Merlin shrugged. “I was busy trying to save your miserable neck. Didn’t have time for the tavern.” Arthur stood up, indignation radiating from every pore. “And you let me think that you were a drunk when you were saving my life this entire time?”

“After it happened once it was just easier to let you think it. Most of the time I didn’t even have to say it, you just assumed that’s where I’d been and gave me something else to clean. And before you ask, yes, I used magic for my chores. Mostly for polishing, because I hated it. I usually cleaned the floors without it. I used it for laundry, though. You were always a mess after a feast, and usually drunk, which meant there was a lot of food spilled down your front. I used to measure how much work I’d have to do based on how drunk you came into your chambers afterwards.”

Arthur stood there, gaping at Merlin’s lopsided grin. “You’re unbelievable.”

Merlin shrugged. “I am  the most powerful warlock to walk the earth, Arthur. You’ll forgive me if I used it to make cleaning your trousers a little easier.”

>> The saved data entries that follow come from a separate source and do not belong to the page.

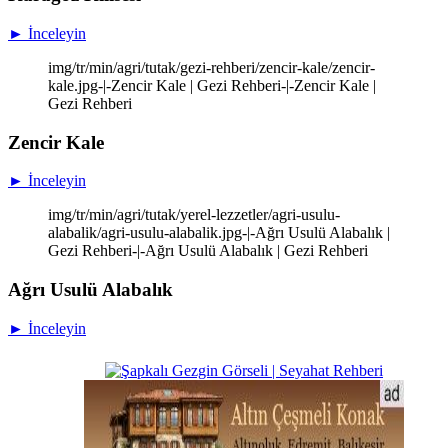
► İnceleyin
img/tr/min/agri/tutak/gezi-rehberi/zencir-kale/zencir-
kale.jpg-|-Zencir Kale | Gezi Rehberi-|-Zencir Kale |
Gezi Rehberi
Zencir Kale
► İnceleyin
img/tr/min/agri/tutak/yerel-lezzetler/agri-usulu-
alabalik/agri-usulu-alabalik.jpg-|-Ağrı Usulü Alabalık |
Gezi Rehberi-|-Ağrı Usulü Alabalık | Gezi Rehberi
Ağrı Usulü Alabalık
► İnceleyin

He turned back to his tea. “I assume you want some?” Arthur didn’t answer, but Merlin made an extra cup anyway.

 _It’s second nature now_ , Arthur realized. _He’s so used to picking up after me that he just does it without being asked._

Merlin gave the cup to Arthur and stepped back. “Drink it, it’s good.”

_The orders are new._

“Stop constantly telling me what to do,” Arthur grumbled, lifting the cup to his lips. “It’s humiliating.”

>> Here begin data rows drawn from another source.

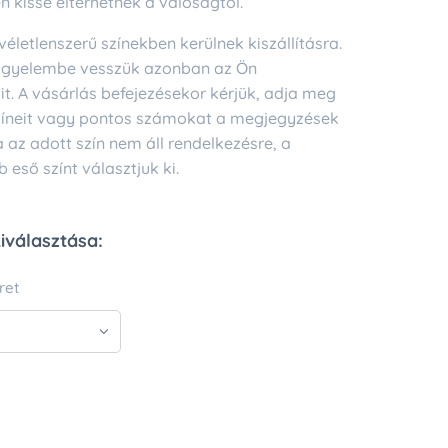
n kissé eltérhetnek a valóságtól.
életlenszerű színekben kerülnek kiszállításra.
igyelembe vesszük azonban az Ön
it. A vásárlás befejezésekor kérjük, adja meg
színeit vagy pontos számokat a megjegyzések
 az adott szín nem áll rendelkezésre, a
 eső színt választjuk ki.
kiválasztása:
ret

“Come back from the dead a few hundred years earlier next time and I won’t have to,” Merlin said, raising his eyebrows. The messy hair was really getting ridiculous.

Merlin watched as Arthur sipped suspiciously at the cup and then relaxed into it. “Good, right?” Merlin asked. Arthur gave a grudging nod. “Good.” Merlin walked forward and sat down opposite Arthur on the coffee table, wincing at his sensitive ribs. “So. What do you want to know?”

“I don’t know.”

“Okay, well, I’ll start with Gwen. She was a brilliant queen, missed you as much as I did after you were—”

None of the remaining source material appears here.